Но агрессивный фланг еврейства не унимался. Жертвенной крови в этот смрадный костер подливал в своих публикациях мелкий писатель, но широко известный идеологический функционер Александр Борщаговский своими кощунствующими причитаниями: "обвиняется кровь, и ничто другое", "недоверие к крови, презрение к крови, ненависть к крови". Он сам хмелел от своих же заклинаний и становился похожим на своего соплеменника, персонажа из замечательного рассказа Исаака Бабеля Нафтулу Герчика, совершавшего в Одессе обряд обрезания плоти иудейским младенцам:

"Отрезая то, что ему причиталось, он не отцеживал кровь через стеклянную трубочку, а высасывал ее вывороченными своими губами. Кровь размазывалась по всклокоченной его бороде. Он выходил к гостям захмелевший… Жена вытирала салфетками кровь с его бороды…"

Вот он, настоящий культ крови, который русскому человеку, озабоченному всю жизнь своей душой, никогда не понять. А все крики о пристальном внимании русских к "проблеме крови", может быть, есть не что иное, как фрейдистский комплекс, о котором хорошо сказано в русской пословице: "с больной головы на здоровую".

Все эти расистские бредни приписывались нам как аксиома, не требующая доказательств. Наши якобы подлинные заявления о том, "что настоящими русскими писателями могут быть только люди с чисто русской кровью", бесцеремонно придумывались и сочинялись досужими клеветниками. Никто из наших хулителей никогда и нигде не привел буквально ни одной такой цитаты из каких-либо наших статей, речей, выступлений, потому что никто из нас никогда не говорил и не писал подобных глупостей.

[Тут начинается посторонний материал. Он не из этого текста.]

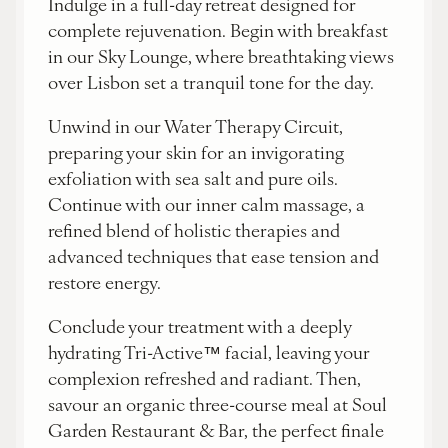
Indulge in a full-day retreat designed for
complete rejuvenation. Begin with breakfast
in our Sky Lounge, where breathtaking views
over Lisbon set a tranquil tone for the day.
Unwind in our Water Therapy Circuit,
preparing your skin for an invigorating
exfoliation with sea salt and pure oils.
Continue with our inner calm massage, a
refined blend of holistic therapies and
advanced techniques that ease tension and
restore energy.
Conclude your treatment with a deeply
hydrating Tri-Active™ facial, leaving your
complexion refreshed and radiant. Then,
savour an organic three-course meal at Soul
Garden Restaurant & Bar, the perfect finale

Но как бы то ни было, в итоге наивные и доверчивые читатели, науськанные огоньковскими и прочими провокаторами, среди которых особенно усердствовали две Ивановых — Татьяна и Наталья, Оскоцкий, Овруцкий, Дейч и прочие, страстно проклинали нас в письмах вот такого содержания:

"Уважаемый т. Куняев! Выписываю "ЛГ" и "Огонек". Дважды столкнулась с Вашей фамилией — речь на пленуме СП и упоминание в статье Н. Ивановой. Этого достаточно (Ст. К.!), чтобы понять, "кто есть кто". Между прочим, судя по Вашей фамилии, себя причислять к "чистопородным русским " Вы не можете. (Я никогда этого не делал! — Ст. К.) И о какой чистокровности нации можно говорить после почти 200-летнего татаро-монгольского ига, засилия поляков, евреев, немцев. Какие же вы все убогие и жалкие! КонецXXвека, земля нафарширована атомным оружием — и рядом мышиная возня претендентов на чистокровность. Вот произведений Ваших и ваших коллег я что-то не читала и даже не слышала о таких писателях. Если не хватает таланта, то хоть чем-нибудь прославиться? А из-за таких "чистокровных", как Вы, приходится терпеть в адрес русских (неужели русская пишет? — вот горе-то! — Ст. К.) самые нелестные эпитеты: недавно пришлось слышать по телевизору высказывание иностранца: "Я думаю, что русские — и не люди вовсе".

Л. Пащенко,

г. Тирасполь, ул. К. Маркса, 133, кв. 34":

Письмо настолько демонстративное, что я специально привожу даже адрес корреспондентки: поверьте — она не выдумана мною. Одна только мысль, я помню, сверлила мою душу: письмо грамотное… Неужели эта женщина — русская?! Какое вырождение, какой позор, и наш общий и мой личный, что мы вольно или невольно вырастили таких грамотных денационализированных роботов!

Вот чем оборачивались для нас писания дейчей, ивановых и оскоцких. Они знали, что делают. Им надо было провести массированную психическую атаку на обывательские головы и выиграть время для обеспечения победы "пятой колонны". И они этого добились. По крайней мере, на сегодняшнем этапе истории.

Но как все грубо и несправедливо! Что мы не знали, что ли, что в жилах Пушкина есть капли африканской крови, что Достоевский и Некрасов чуть ли не полуполяки? Что Жуковский — сын турчанки, а фамилии Тургенев и Аксаков — тюркского корня? Что Гоголь малороссиянин? Что Александр Блок по отцовской линии из немцев?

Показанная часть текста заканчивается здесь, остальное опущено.